* Work order: Each line of the data below that holds the word "chip" is to be reported in full.

"""

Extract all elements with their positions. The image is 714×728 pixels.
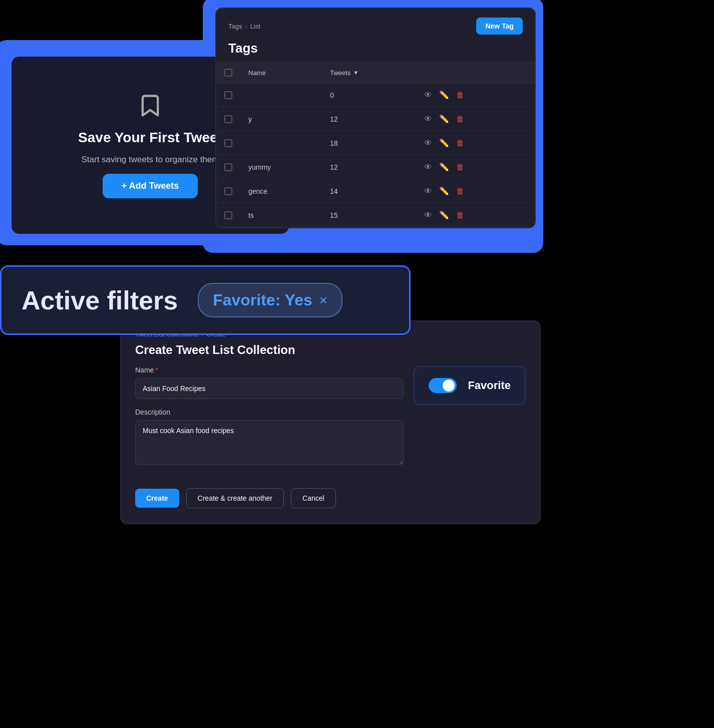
row-tweets: 12 [322, 155, 416, 179]
create-body: Name * Description Must cook Asian food … [121, 366, 540, 476]
name-form-group: Name * [135, 366, 404, 399]
delete-icon[interactable]: 🗑 [456, 187, 464, 196]
active-filters-panel: Active filters Favorite: Yes × [0, 265, 411, 335]
create-form: Name * Description Must cook Asian food … [135, 366, 404, 476]
edit-icon[interactable]: ✏️ [439, 114, 449, 124]
create-collection-panel: Tweet List Collections › Create Create T… [120, 320, 541, 524]
row-actions: 👁 ✏️ 🗑 [424, 114, 527, 124]
breadcrumb-sep: › [245, 23, 247, 30]
table-row: yummy 12 👁 ✏️ 🗑 [216, 155, 535, 179]
delete-icon[interactable]: 🗑 [456, 139, 464, 148]
row-checkbox[interactable] [224, 163, 232, 171]
filters-label: Active filters [22, 285, 178, 315]
name-input[interactable] [135, 378, 404, 399]
row-tweets: 15 [322, 203, 416, 227]
edit-icon[interactable]: ✏️ [439, 186, 449, 196]
edit-icon[interactable]: ✏️ [439, 210, 449, 220]
row-tweets: 12 [322, 107, 416, 131]
table-row: 18 👁 ✏️ 🗑 [216, 131, 535, 155]
view-icon[interactable]: 👁 [424, 115, 432, 124]
col-name-header: Name [240, 63, 322, 83]
cancel-button[interactable]: Cancel [291, 488, 336, 508]
favorite-panel: Favorite [414, 366, 526, 405]
table-row: 0 👁 ✏️ 🗑 [216, 83, 535, 107]
toggle-track[interactable] [429, 378, 457, 393]
create-button[interactable]: Create [135, 489, 179, 508]
save-tweet-subtitle: Start saving tweets to organize them [82, 155, 219, 165]
view-icon[interactable]: 👁 [424, 139, 432, 148]
description-form-group: Description Must cook Asian food recipes [135, 408, 404, 467]
row-actions: 👁 ✏️ 🗑 [424, 90, 527, 100]
toggle-thumb [443, 380, 455, 392]
row-checkbox[interactable] [224, 211, 232, 219]
view-icon[interactable]: 👁 [424, 187, 432, 196]
tags-title: Tags [216, 39, 535, 62]
breadcrumb-parent: Tags [228, 23, 242, 30]
bookmark-icon [137, 93, 163, 121]
create-another-button[interactable]: Create & create another [186, 488, 284, 508]
row-name: y [240, 107, 322, 131]
add-tweets-button[interactable]: + Add Tweets [103, 174, 198, 198]
delete-icon[interactable]: 🗑 [456, 91, 464, 100]
row-name [240, 131, 322, 155]
row-checkbox[interactable] [224, 91, 232, 99]
save-tweet-title: Save Your First Tweet [78, 130, 222, 146]
tags-header: Tags › List New Tag [216, 9, 535, 39]
row-actions: 👁 ✏️ 🗑 [424, 186, 527, 196]
delete-icon[interactable]: 🗑 [456, 163, 464, 172]
view-icon[interactable]: 👁 [424, 211, 432, 220]
create-actions: Create Create & create another Cancel [121, 476, 540, 508]
table-row: gence 14 👁 ✏️ 🗑 [216, 179, 535, 203]
delete-icon[interactable]: 🗑 [456, 115, 464, 124]
view-icon[interactable]: 👁 [424, 91, 432, 100]
edit-icon[interactable]: ✏️ [439, 90, 449, 100]
row-checkbox[interactable] [224, 139, 232, 147]
filter-chip-close-icon[interactable]: × [319, 293, 327, 307]
new-tag-button[interactable]: New Tag [476, 18, 523, 35]
row-actions: 👁 ✏️ 🗑 [424, 162, 527, 172]
tags-panel: Tags › List New Tag Tags Name Tweets ▼ [215, 8, 536, 228]
row-tweets: 18 [322, 131, 416, 155]
select-all-checkbox[interactable] [224, 69, 232, 77]
description-label: Description [135, 408, 404, 416]
row-tweets: 0 [322, 83, 416, 107]
col-actions-header [416, 63, 535, 83]
filter-chip-text: Favorite: Yes [213, 291, 312, 309]
edit-icon[interactable]: ✏️ [439, 138, 449, 148]
row-name: yummy [240, 155, 322, 179]
favorite-filter-chip[interactable]: Favorite: Yes × [198, 283, 342, 317]
required-star: * [155, 366, 158, 374]
row-actions: 👁 ✏️ 🗑 [424, 210, 527, 220]
name-label: Name * [135, 366, 404, 374]
row-actions: 👁 ✏️ 🗑 [424, 138, 527, 148]
row-name: ts [240, 203, 322, 227]
col-tweets-header: Tweets ▼ [322, 63, 416, 83]
delete-icon[interactable]: 🗑 [456, 211, 464, 220]
row-name: gence [240, 179, 322, 203]
table-row: ts 15 👁 ✏️ 🗑 [216, 203, 535, 227]
favorite-label: Favorite [468, 379, 511, 392]
edit-icon[interactable]: ✏️ [439, 162, 449, 172]
row-checkbox[interactable] [224, 115, 232, 123]
tags-table: Name Tweets ▼ 0 👁 ✏️ 🗑 [216, 62, 535, 227]
breadcrumb-current: List [250, 23, 260, 30]
table-row: y 12 👁 ✏️ 🗑 [216, 107, 535, 131]
tags-breadcrumb: Tags › List [228, 23, 260, 30]
description-textarea[interactable]: Must cook Asian food recipes [135, 420, 404, 465]
favorite-toggle[interactable] [429, 378, 457, 393]
row-tweets: 14 [322, 179, 416, 203]
view-icon[interactable]: 👁 [424, 163, 432, 172]
row-checkbox[interactable] [224, 187, 232, 195]
create-collection-title: Create Tweet List Collection [121, 340, 540, 366]
row-name [240, 83, 322, 107]
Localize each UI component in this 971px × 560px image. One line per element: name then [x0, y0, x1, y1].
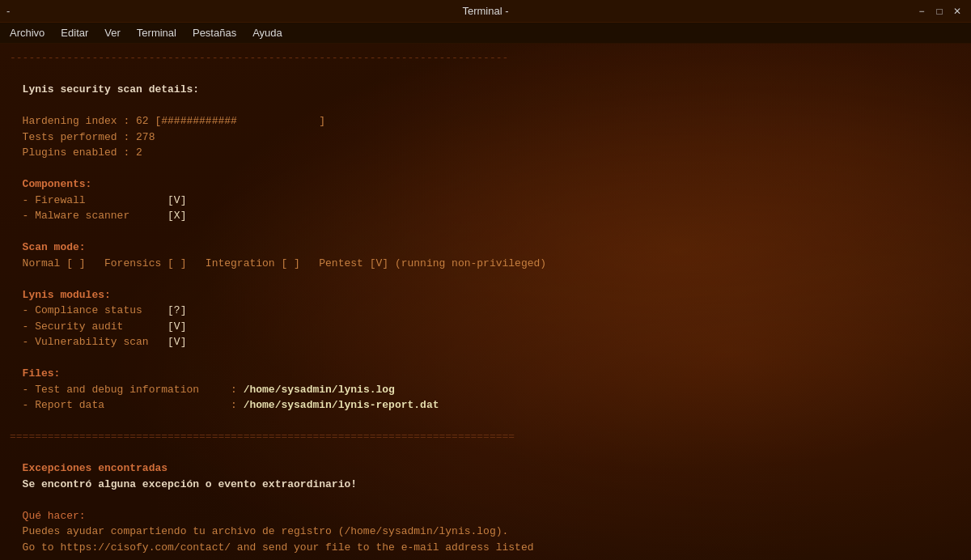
separator-top: ----------------------------------------… [10, 50, 961, 66]
window-controls: − □ ✕ [914, 4, 965, 19]
components-label: Components: [10, 176, 961, 193]
blank-line-3 [10, 161, 961, 177]
terminal-body[interactable]: ----------------------------------------… [0, 44, 971, 560]
hardening-index-line: Hardening index : 62 [############ ] [10, 113, 961, 129]
tests-performed-line: Tests performed : 278 [10, 129, 961, 146]
menu-archivo[interactable]: Archivo [3, 25, 51, 40]
menu-ayuda[interactable]: Ayuda [246, 25, 289, 40]
plugins-enabled-line: Plugins enabled : 2 [10, 145, 961, 161]
malware-line: - Malware scanner [X] [10, 208, 961, 224]
report-data-line: - Report data : /home/sysadmin/lynis-rep… [10, 397, 961, 414]
compliance-line: - Compliance status [?] [10, 303, 961, 319]
scan-mode-line: Normal [ ] Forensics [ ] Integration [ ]… [10, 256, 961, 272]
blank-line-4 [10, 224, 961, 240]
menu-terminal[interactable]: Terminal [130, 25, 183, 40]
terminal-content[interactable]: ----------------------------------------… [0, 44, 971, 560]
what-label: Qué hacer: [10, 508, 961, 524]
what-line1: Puedes ayudar compartiendo tu archivo de… [10, 524, 961, 540]
exception-title: Excepciones encontradas [10, 460, 961, 477]
blank-line-1 [10, 66, 961, 83]
separator-2: ========================================… [10, 429, 961, 445]
blank-line-2 [10, 98, 961, 114]
scan-mode-label: Scan mode: [10, 240, 961, 256]
blank-line-7 [10, 414, 961, 430]
firewall-line: - Firewall [V] [10, 193, 961, 209]
minimize-button[interactable]: − [914, 4, 929, 19]
blank-line-10 [10, 555, 961, 560]
menu-ver[interactable]: Ver [98, 25, 127, 40]
blank-line-6 [10, 350, 961, 367]
blank-line-8 [10, 445, 961, 461]
vuln-scan-line: - Vulnerability scan [V] [10, 334, 961, 350]
titlebar: - Terminal - − □ ✕ [0, 0, 971, 23]
exception-msg: Se encontró alguna excepción o evento ex… [10, 477, 961, 493]
titlebar-title: Terminal - [462, 5, 508, 17]
menu-pestanas[interactable]: Pestañas [186, 25, 243, 40]
menu-editar[interactable]: Editar [54, 25, 95, 40]
security-audit-line: - Security audit [V] [10, 319, 961, 335]
titlebar-app-dash: - [6, 5, 10, 17]
test-debug-line: - Test and debug information : /home/sys… [10, 382, 961, 398]
scan-details-label: Lynis security scan details: [10, 82, 961, 98]
blank-line-5 [10, 271, 961, 287]
lynis-modules-label: Lynis modules: [10, 287, 961, 303]
files-label: Files: [10, 366, 961, 382]
maximize-button[interactable]: □ [932, 4, 947, 19]
what-line2: Go to https://cisofy.com/contact/ and se… [10, 540, 961, 556]
blank-line-9 [10, 492, 961, 508]
menubar: Archivo Editar Ver Terminal Pestañas Ayu… [0, 23, 971, 44]
close-button[interactable]: ✕ [950, 4, 965, 19]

"""

* Task response:
filter-chip-close-icon[interactable]: × [319, 293, 327, 307]
filter-chip-text: Favorite: Yes [213, 291, 312, 309]
favorite-filter-chip[interactable]: Favorite: Yes × [198, 283, 342, 317]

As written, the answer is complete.